Task brief:
Where the records below reach the line containing "(Psykologtidsskriftet)", start transcribing, and end with the line containing "Informasjonskapslene samler statistikk", exactly and with nothing else added.

Data extracts:
◆ ◆ ◆
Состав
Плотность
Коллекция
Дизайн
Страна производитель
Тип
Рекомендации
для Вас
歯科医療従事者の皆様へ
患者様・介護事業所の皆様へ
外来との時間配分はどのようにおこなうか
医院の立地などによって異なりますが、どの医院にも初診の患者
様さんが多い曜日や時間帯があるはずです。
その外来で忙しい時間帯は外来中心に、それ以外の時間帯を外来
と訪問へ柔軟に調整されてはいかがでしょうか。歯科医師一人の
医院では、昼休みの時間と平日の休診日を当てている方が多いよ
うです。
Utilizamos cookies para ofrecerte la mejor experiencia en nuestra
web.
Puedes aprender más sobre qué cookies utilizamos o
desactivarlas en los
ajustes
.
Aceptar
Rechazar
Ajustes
◆ ◆ ◆
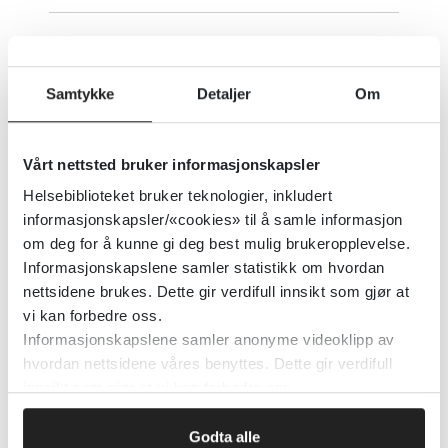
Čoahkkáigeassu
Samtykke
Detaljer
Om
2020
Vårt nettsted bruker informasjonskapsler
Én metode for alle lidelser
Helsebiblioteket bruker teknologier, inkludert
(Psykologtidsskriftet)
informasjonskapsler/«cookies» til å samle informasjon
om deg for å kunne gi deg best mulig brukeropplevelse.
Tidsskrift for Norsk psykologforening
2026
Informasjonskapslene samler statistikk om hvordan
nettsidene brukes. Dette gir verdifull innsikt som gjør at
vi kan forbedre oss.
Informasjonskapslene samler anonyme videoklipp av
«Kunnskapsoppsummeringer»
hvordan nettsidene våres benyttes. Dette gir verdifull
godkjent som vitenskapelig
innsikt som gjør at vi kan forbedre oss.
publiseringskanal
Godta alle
◆ ◆ ◆
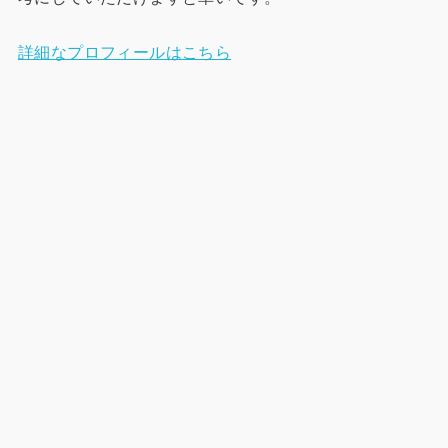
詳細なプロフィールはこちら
◆ ◆ ◆
Response below:
(Psykologtidsskriftet)
informasjonskapsler/«cookies» til å samle informasjon
om deg for å kunne gi deg best mulig brukeropplevelse.
Tidsskrift for Norsk psykologforening
2026
Informasjonskapslene samler statistikk om hvordan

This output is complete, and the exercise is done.